None of this prevents Foreign Correspondent from being spectacularly entertaining. Haverstock’s first assignment in London is to interview a Dutch diplomat, Van Meer (the Oscar-nominated Albert Bassermann, performing in English, a language he didn’t speak), who soon becomes the subject of one of Hitchcock’s most famous scenes—a rain-soaked assassination in which the murderer, posing as a photographer, escapes through a sea of umbrellas. (Brian De Palma quoted the overhead shot in The Bonfire Of The Vanities, and probably elsewhere.) Haverstock soon learns that Van Meer’s double is the one who’s been killed, and that the diplomat holds the movie’s MacGuffin, “clause 27,” a bit of secret text in a treaty that could help the enemy if its contents were known. As Jones pieces his scoop together, he falls for the daughter (Laraine Day) of a spy politician (Herbert Marshall) and banters wittily with Scott ffolliott (George Sanders), who’s guillotined the first letter in his last name. There are at least three other set pieces—McCrea eavesdropping at the windmill, only to get his coat caught in the gears; the thwarted murder attempt at the cathedral; and the innovative plane crash at the end—that could sensibly be ranked with Hitch’s all-time greats. In interviews, the director has singled out the contribution of production designer William Cameron Menzies, who’s credited with visual effects.

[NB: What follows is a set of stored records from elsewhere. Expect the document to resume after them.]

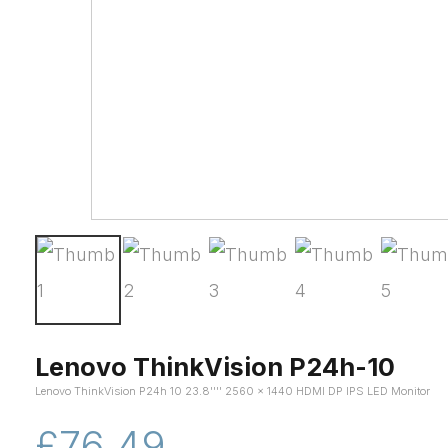
Lenovo ThinkVision P24h-10
Lenovo ThinkVision P24h 10 23.8'''' 2560 x 1440 HDMI DP IPS LED Monitor
£76.49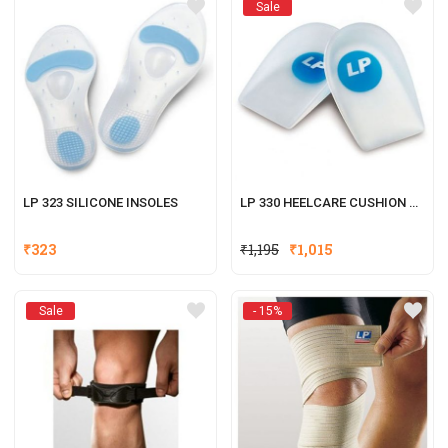
Sale
LP 323 SILICONE INSOLES
LP 330 HEELCARE CUSHION CUPS
₹
323
₹
1,195
₹
1,015
Sale
- 15%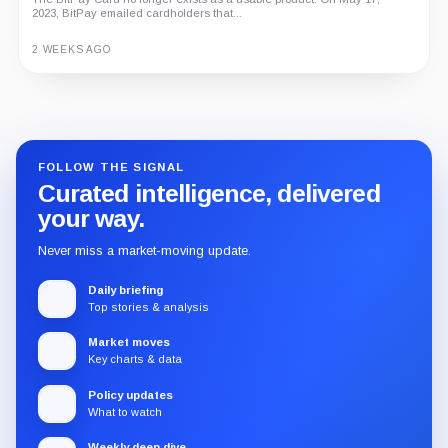
2023, BitPay emailed cardholders that...
2 WEEKS AGO
Guide
Review
Report
FOLLOW THE SIGNAL
Curated intelligence, delivered
your way.
Never miss a market-moving update.
Daily briefing
Top stories & analysis
Market moves
Key charts & data
Policy updates
What to watch
Weekly deep dive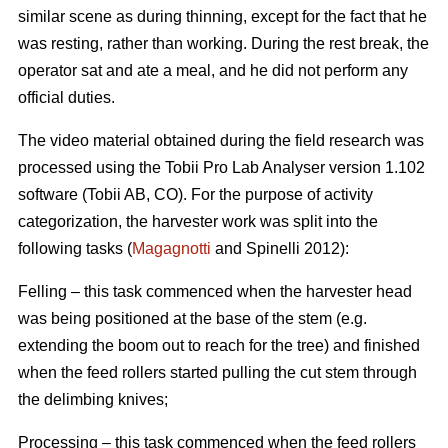
similar scene as during thinning, except for the fact that he
was resting, rather than working. During the rest break, the
operator sat and ate a meal, and he did not perform any
official duties.
The video material obtained during the field research was
processed using the Tobii Pro Lab Analyser version 1.102
software (Tobii AB, CO). For the purpose of activity
categorization, the harvester work was split into the
following tasks (
Magagnotti
and Spinelli 2012):
Felling – this task commenced when the harvester head
was being positioned at the base of the stem (e.g.
extending the boom out to reach for the tree) and finished
when the feed rollers started pulling the cut stem through
the delimbing knives;
Processing – this task commenced when the feed rollers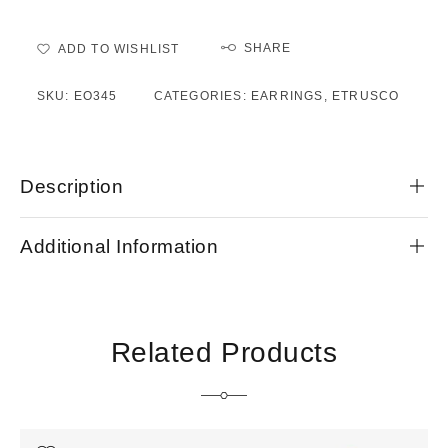
SHARE
ADD TO WISHLIST
SKU:
EO345
CATEGORIES:
EARRINGS
,
ETRUSCO
Description
Additional Information
Related Products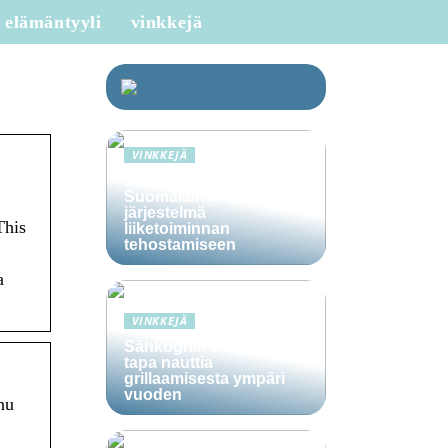
elämäntyyli
vinkkejä
VINKKEJÄ
Lime Technologies:
Suomalainen CRM-
järjestelmä
This
liiketoiminnan
tehostamiseen
a
VINKKEJÄ
Sähkögrilli on vaivaton
tapa nauttia
grillaamisesta ympäri
vuoden
nu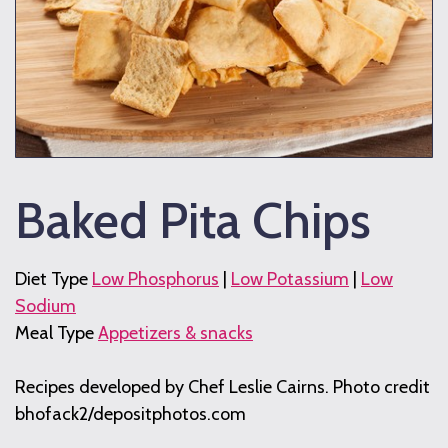
Baked Pita Chips
Diet Type
Low Phosphorus
|
Low Potassium
|
Low
Sodium
Meal Type
Appetizers & snacks
Recipes developed by Chef Leslie Cairns. Photo credit
bhofack2/depositphotos.com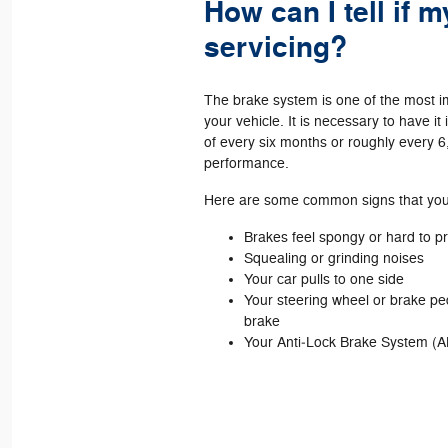
How can I tell if 
servicing?
The brake system is one of the most 
your vehicle. It is necessary to have i
of every six months or roughly every 6
performance.
Here are some common signs that your
Brakes feel spongy or hard to 
Squealing or grinding noises
Your car pulls to one side
Your steering wheel or brake p
brake
Your Anti‐Lock Brake System (A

If anything holds Foreign Correspondent back from being first-tier Hitchcock, it’s the sweetly improbable romance between McCrea’s intrepid reported and Day’s Carol, who have barely met before they propose to each other (in dialogue reputedly taken from Hitchcock’s own proposal to his wife, Alma). Even so, there’s more than enough greatness here to make repeat viewings a necessity. While most of the Selznick collaborations could be found in a widely available Key Video box set, Foreign Correspondent was, for years, not the easiest Hitchcock title to track down. Criterion’s typically spiffy package includes a pristine 2K transfer; the aforementioned context from Naremore and Harris; a short documentary on the film’s special effects; a 1946 radio adaptation of the film, featuring Joseph Cotten; and an hour-long 1972 interview with Dick Cavett, in which Hitch speaks at length about how the plane crash sequence was assembled.